EXERCISE INSTRUCTIONS>
Print, exactly as they stand, the lines below from the one that has "viverra, at tempor maecenas ex faucibus." to the one that has "We have 244 guests and no members online", inclusive, leaving out the pictures.

SUPPLIED ENTRIES>
----------
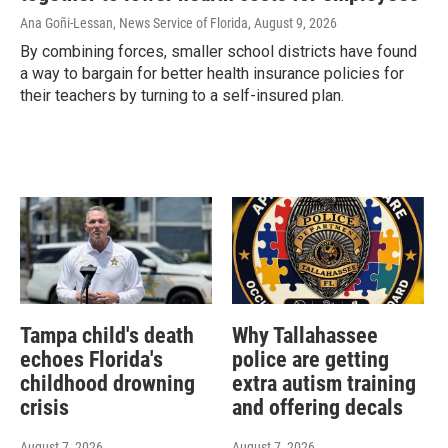
Ana Goñi-Lessan, News Service of Florida
, August 9, 2026
By combining forces, smaller school districts have found
a way to bargain for better health insurance policies for
their teachers by turning to a self-insured plan.
Tampa child's death
Why Tallahassee
echoes Florida's
police are getting
childhood drowning
extra autism training
crisis
and offering decals
August 7, 2026
August 7, 2026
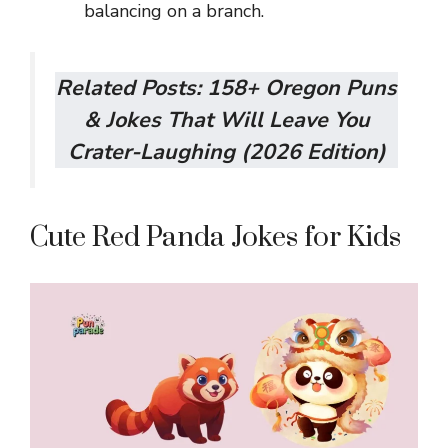
balancing on a branch.
Related Posts:
158+ Oregon Puns
& Jokes That Will Leave You
Crater-Laughing (2026 Edition)
Cute Red Panda Jokes for Kids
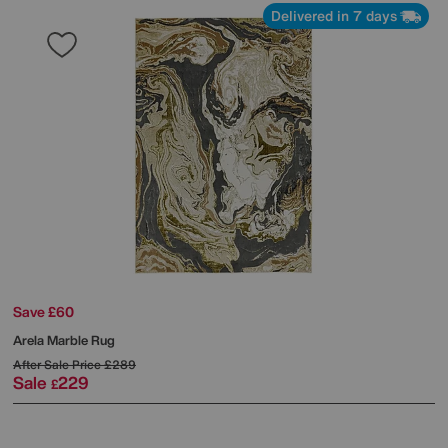
Delivered in 7 days
Save £60
Arela Marble Rug
After Sale Price
£289
Sale
229
£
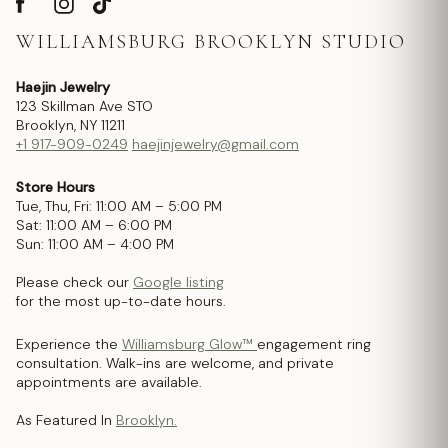
WILLIAMSBURG BROOKLYN STUDIO
Haejin Jewelry
123 Skillman Ave STO
Brooklyn, NY 11211
+1 917-909-0249
haejinjewelry@gmail.com
Store Hours
Tue, Thu, Fri: 11:00 AM – 5:00 PM
Sat: 11:00 AM – 6:00 PM
Sun: 11:00 AM – 4:00 PM
Please check our
Google listing
for the most up-to-date hours.
Experience the
Williamsburg Glow™
engagement ring
consultation. Walk-ins are welcome, and private
appointments are available.
As Featured In
Brooklyn.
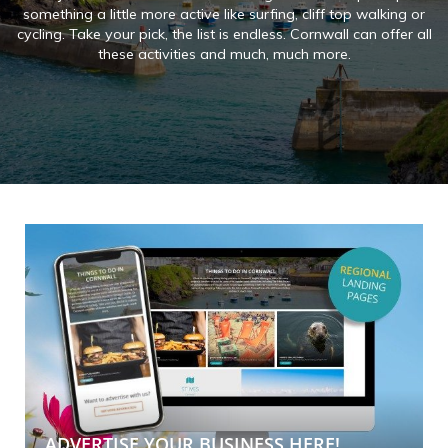
something a little more active like surfing, cliff top walking or
cycling. Take your pick, the list is endless. Cornwall can offer all
these activities and much, much more.
ADVERTISE YOUR BUSINESS HERE!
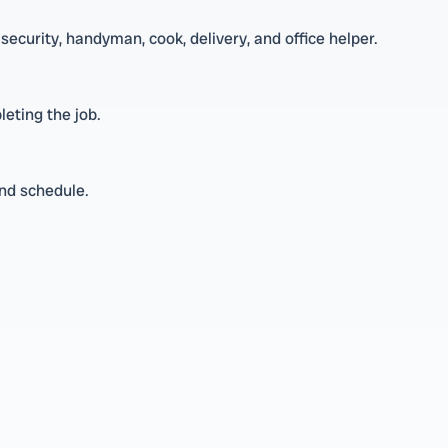
security, handyman, cook, delivery, and office helper.
leting the job.
and schedule.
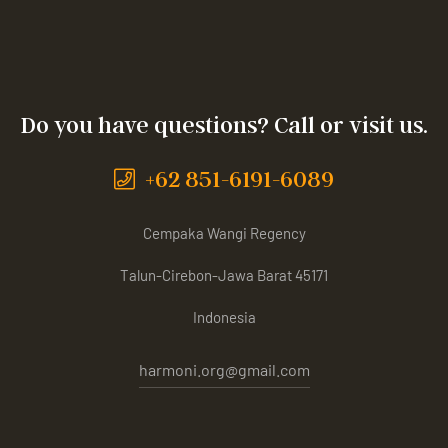
Do you have questions? Call or visit us.
+62 851-6191-6089
Cempaka Wangi Regency
Talun-Cirebon-Jawa Barat 45171
Indonesia
harmoni.org@gmail.com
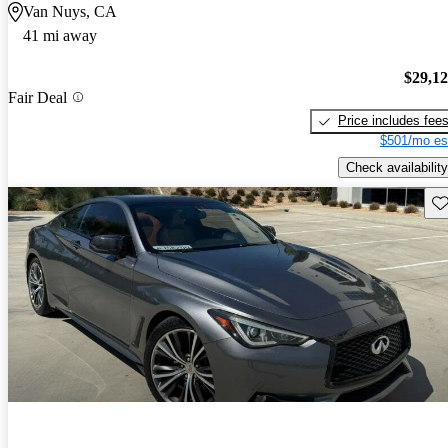
Van Nuys, CA
41 mi away
$29,1
Fair Deal
Price includes fee
$501/mo es
Check availability
Sav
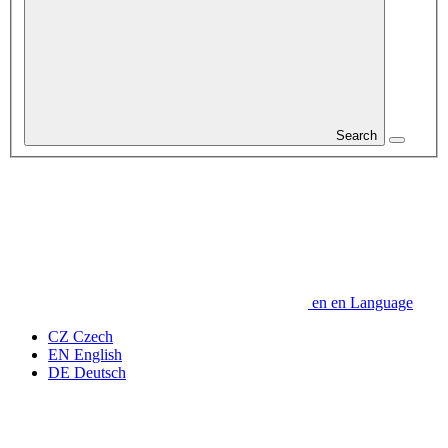
Search
en
en
Language
CZ
Czech
EN
English
DE
Deutsch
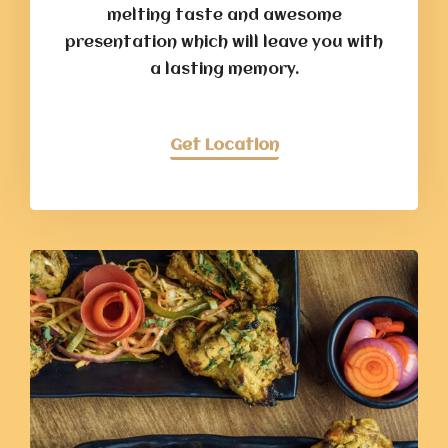
melting taste and awesome
presentation which will leave you with
a lasting memory.
Get Location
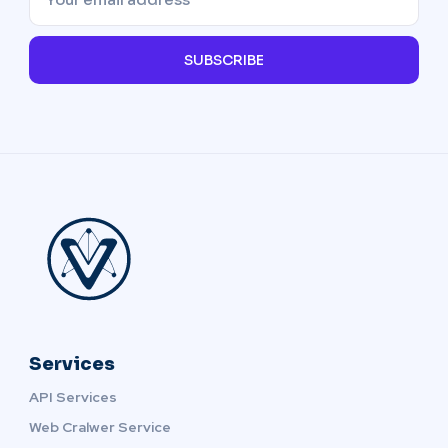
SUBSCRIBE
Services
API Services
Web Cralwer Service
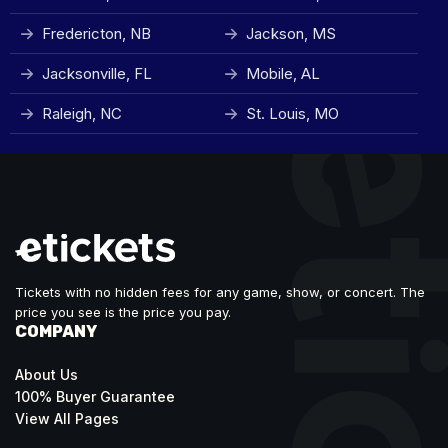
Fredericton, NB
Jackson, MS
Jacksonville, FL
Mobile, AL
Raleigh, NC
St. Louis, MO
Tickets with no hidden fees for any game, show, or concert. The
price you see is the price you pay.
COMPANY
About Us
100% Buyer Guarantee
View All Pages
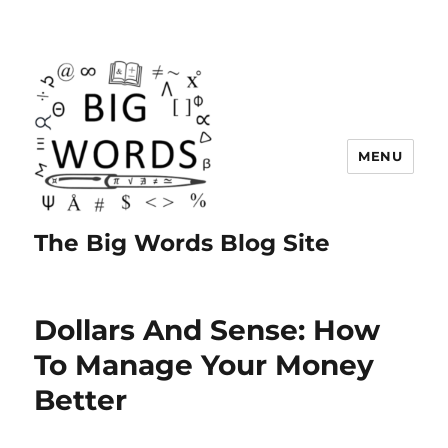
MENU
The Big Words Blog Site
Dollars And Sense: How
To Manage Your Money
Better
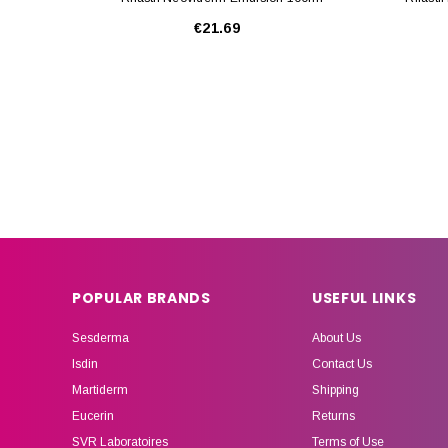
€21.69
POPULAR BRANDS
USEFUL LINKS
Sesderma
About Us
Isdin
Contact Us
Martiderm
Shipping
Eucerin
Returns
SVR Laboratoires
Terms of Use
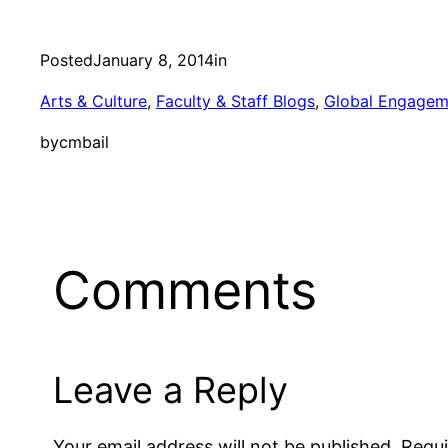
Posted
January 8, 2014
in
Arts & Culture
, 
Faculty & Staff Blogs
, 
Global Engagem
by
cmbail
Comments
Leave a Reply
Your email address will not be published.
Requi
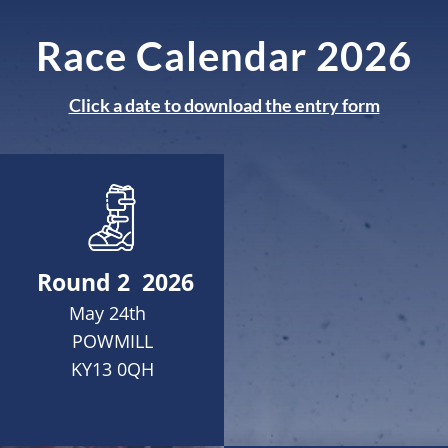
Race Calendar 2026
Click a date to download the entry form
Round 2 2026
May 24th
POWMILL
KY13 0QH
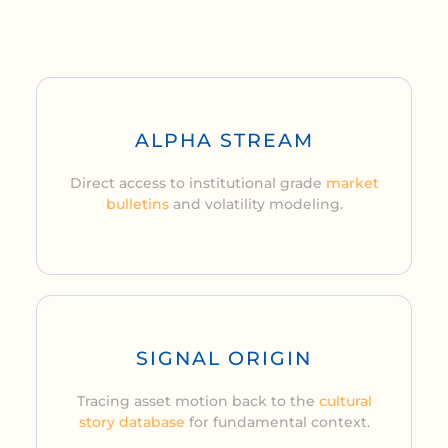
ALPHA STREAM
Direct access to institutional grade
market
bulletins
and volatility modeling.
SIGNAL ORIGIN
Tracing asset motion back to the
cultural
story database
for fundamental context.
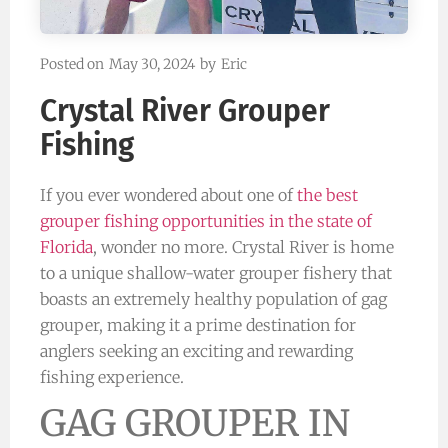
Posted on
May 30, 2024
by
Eric
Crystal River Grouper
Fishing
If you ever wondered about one of
the best
grouper fishing opportunities in the state of
Florida
, wonder no more. Crystal River is home
to a unique shallow-water grouper fishery that
boasts an extremely healthy population of gag
grouper, making it a prime destination for
anglers seeking an exciting and rewarding
fishing experience.
GAG GROUPER IN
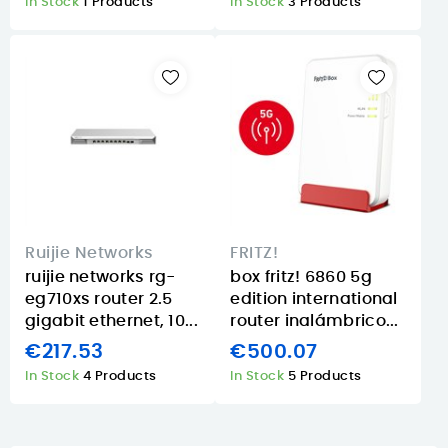
In Stock
1 Products
In Stock
3 Products
Ruijie Networks
FRITZ!
ruijie networks rg-
box fritz! 6860 5g
eg710xs router 2.5
edition international
gigabit ethernet, 10...
router inalámbrico...
€217.53
€500.07
In Stock
4 Products
In Stock
5 Products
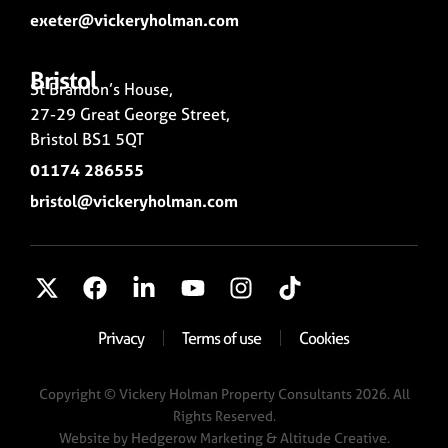
exeter@vickeryholman.com
Bristol
St Brandon’s House,
27-29 Great George Street,
Bristol BS1 5QT
01174 286555
bristol@vickeryholman.com
Privacy
Terms of use
Cookies
Copyright © Vickery Holman Property Consultants 2026. All
Rights Reserved.
Website by
Hedgerow Marketing
& Altitude Creative.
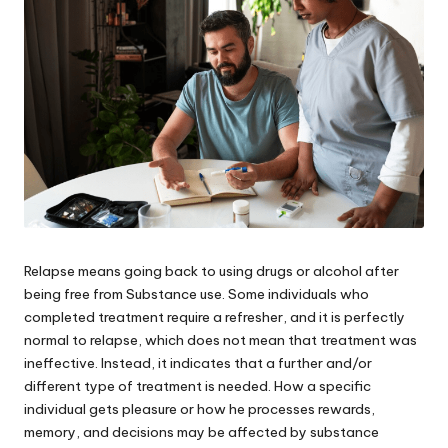
Relapse means going back to using drugs or alcohol after
being free from Substance use. Some individuals who
completed treatment require a refresher, and it is perfectly
normal to relapse, which does not mean that treatment was
ineffective. Instead, it indicates that a further and/or
different type of treatment is needed. How a specific
individual gets pleasure or how he processes rewards,
memory, and decisions may be affected by substance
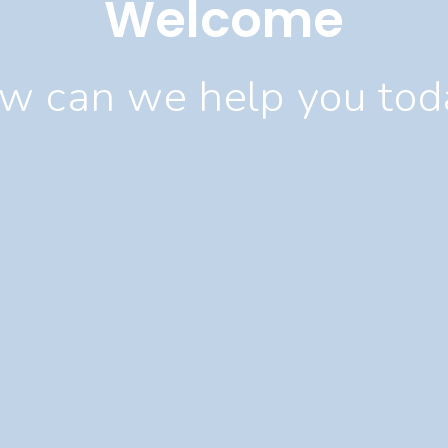
Welcome
w can we help you tod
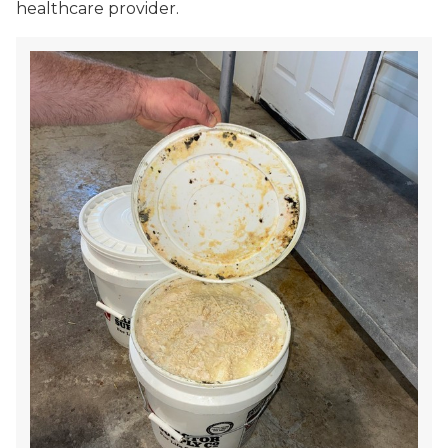
healthcare provider.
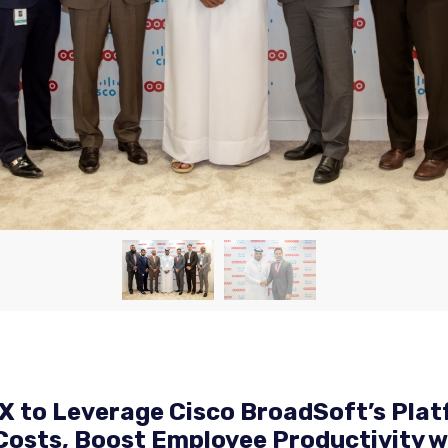
 to Leverage Cisco BroadSoft’s Plat
osts, Boost Employee Productivity wi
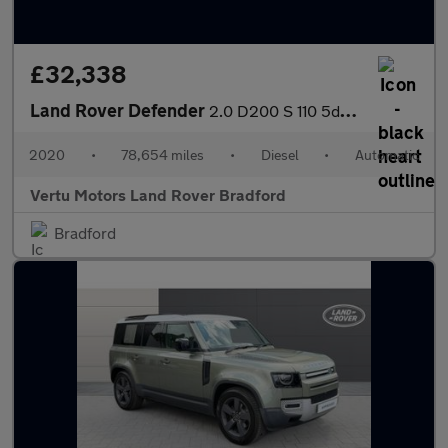
£32,338
Land Rover Defender
2.0 D200 S 110 5dr Auto Diesel Estate
2020
•
78,654 miles
•
Diesel
•
Automatic
Vertu Motors Land Rover Bradford
Bradford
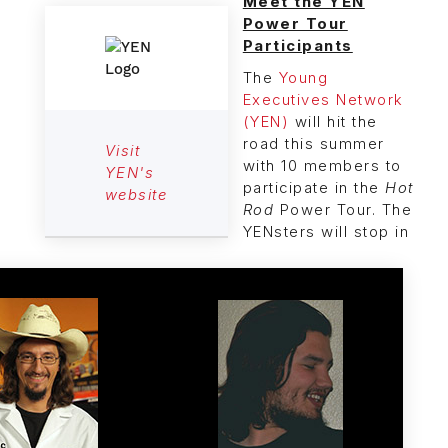
Meet the YEN
Power Tour
Participants
The
Young
Executives Network
(YEN)
will hit the
road this summer
Visit
with 10 members to
YEN's
participate in the
Hot
website
Rod
Power Tour. The
YENsters will stop in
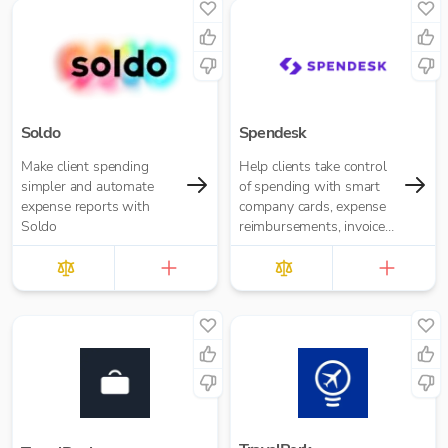
Soldo
Spendesk
Make client spending
Help clients take control
simpler and automate
of spending with smart
expense reports with
company cards, expense
Soldo
reimbursements, invoice
management and
automated accounting —
all in one plac...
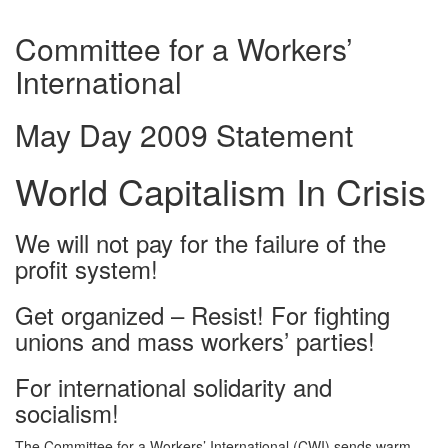
Committee for a Workers’
International
May Day 2009 Statement
World Capitalism In Crisis
We will not pay for the failure of the
profit system!
Get organized – Resist! For fighting
unions and mass workers’ parties!
For international solidarity and
socialism!
The Committee for a Workers’ International (CWI) sends warm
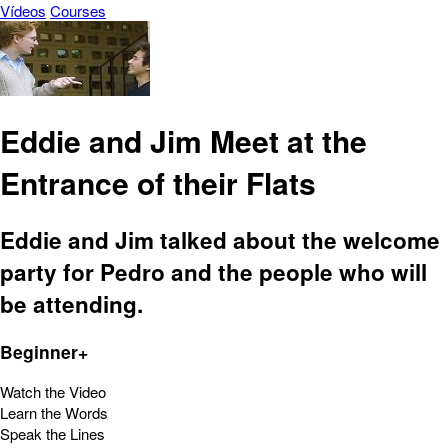
Vídeos
Courses
Eddie and Jim Meet at the
Entrance of their Flats
Eddie and Jim talked about the welcome
party for Pedro and the people who will
be attending.
Beginner+
Watch the Video
Learn the Words
Speak the Lines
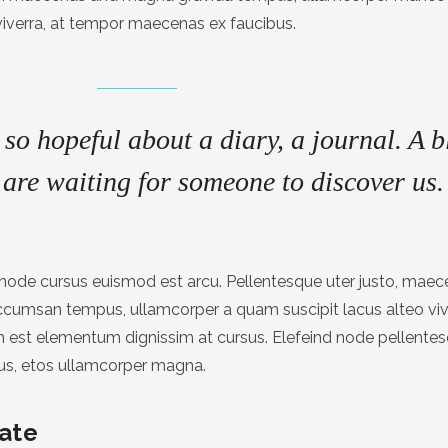
viverra, at tempor maecenas ex faucibus.
so hopeful about a diary, a journal. A b
are waiting for someone to discover us.
at node cursus euismod est arcu. Pellentesque uter justo, mae
accumsan tempus, ullamcorper a quam suscipit lacus alteo v
est elementum dignissim at cursus. Elefeind node pellente
us, etos ullamcorper magna.
ate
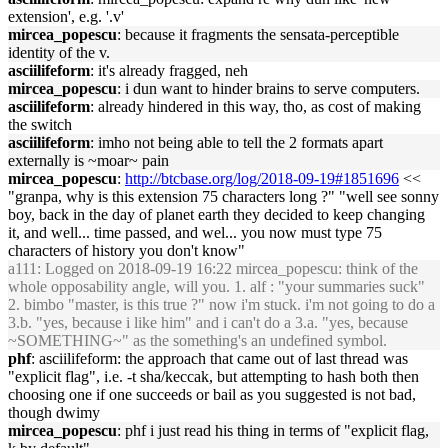
extension', e.g. '.v'
mircea_popescu
: because it fragments the sensata-perceptible
identity of the v.
asciilifeform
: it's already fragged, neh
mircea_popescu
: i dun want to hinder brains to serve computers.
asciilifeform
: already hindered in this way, tho, as cost of making
the switch
asciilifeform
: imho not being able to tell the 2 formats apart
externally is ~moar~ pain
mircea_popescu
:
http://btcbase.org/log/2018-09-19#1851696
<<
"granpa, why is this extension 75 characters long ?" "well see sonny
boy, back in the day of planet earth they decided to keep changing
it, and well... time passed, and wel... you now must type 75
characters of history you don't know"
a111
: Logged on 2018-09-19 16:22 mircea_popescu: think of the
whole opposability angle, will you. 1. alf : "your summaries suck"
2. bimbo "master, is this true ?" now i'm stuck. i'm not going to do a
3.b. "yes, because i like him" and i can't do a 3.a. "yes, because
~SOMETHING~" as the something's an undefined symbol.
phf
: asciilifeform: the approach that came out of last thread was
"explicit flag", i.e. -t sha/keccak, but attempting to hash both then
choosing one if one succeeds or bail as you suggested is not bad,
though dwimy
mircea_popescu
: phf i just read his thing in terms of "explicit flag,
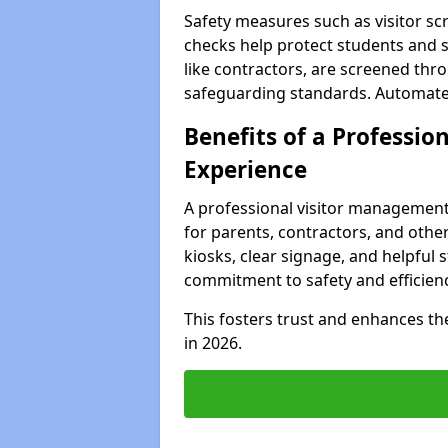
Safety measures such as visitor sc
checks help protect students and st
like contractors, are screened th
safeguarding standards. Automated 
Benefits of a Profession
Experience
A professional visitor management
for parents, contractors, and other
kiosks, clear signage, and helpful 
commitment to safety and efficienc
This fosters trust and enhances the 
in 2026.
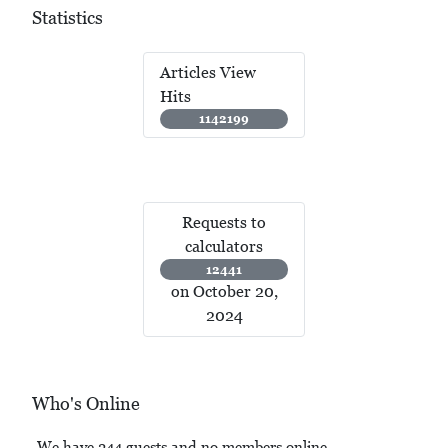
Statistics
Articles View
Hits
1142199
Requests to
calculators
12441
on October 20,
2024
Who's Online
We have 244 guests and no members online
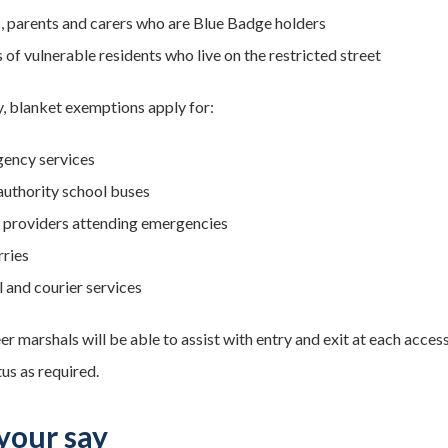
s, parents and carers who are Blue Badge holders
 of vulnerable residents who live on the restricted street
y, blanket exemptions apply for:
ency services
 authority school buses
ty providers attending emergencies
rries
l and courier services
er marshals will be able to assist with entry and exit at each acce
us as required.
your say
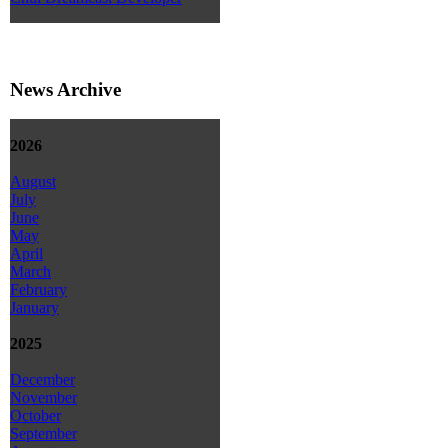
News Archive
2026
August
July
June
May
April
March
February
January
2025
December
November
October
September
----------
RESULT FOR THIS TASK>
viverra, at tempor maecenas ex faucibus.
so hopeful about a diary, a journal. A b
are waiting for someone to discover us.
at node cursus euismod est arcu. Pellentesque uter justo, mae
accumsan tempus, ullamcorper a quam suscipit lacus alteo v
est elementum dignissim at cursus. Elefeind node pellente
us, etos ullamcorper magna.
ate
extension', e.g. '.v'
mircea_popescu
: because it fragments the sensata-perceptible
identity of the v.
asciilifeform
: it's already fragged, neh
mircea_popescu
: i dun want to hinder brains to serve computers.
asciilifeform
: already hindered in this way, tho, as cost of making
the switch
asciilifeform
: imho not being able to tell the 2 formats apart
externally is ~moar~ pain
mircea_popescu
:
http://btcbase.org/log/2018-09-19#1851696
<<
"granpa, why is this extension 75 characters long ?" "well see sonny
boy, back in the day of planet earth they decided to keep changing
it, and well... time passed, and wel... you now must type 75
characters of history you don't know"
a111
: Logged on 2018-09-19 16:22 mircea_popescu: think of the
whole opposability angle, will you. 1. alf : "your summaries suck"
2. bimbo "master, is this true ?" now i'm stuck. i'm not going to do a
3.b. "yes, because i like him" and i can't do a 3.a. "yes, because
~SOMETHING~" as the something's an undefined symbol.
phf
: asciilifeform: the approach that came out of last thread was
"explicit flag", i.e. -t sha/keccak, but attempting to hash both then
choosing one if one succeeds or bail as you suggested is not bad,
though dwimy
mircea_popescu
: phf i just read his thing in terms of "explicit flag,
Safety measures such as visitor sc
checks help protect students and st
like contractors, are screened th
safeguarding standards. Automated 
Benefits of a Profession
Experience
A professional visitor management
for parents, contractors, and other
kiosks, clear signage, and helpful 
commitment to safety and efficienc
This fosters trust and enhances the 
in 2026.
Statistics
Articles View
Hits
1142199
Requests to
calculators
12441
on October 20,
2024
Who's Online
We have 244 guests and no members online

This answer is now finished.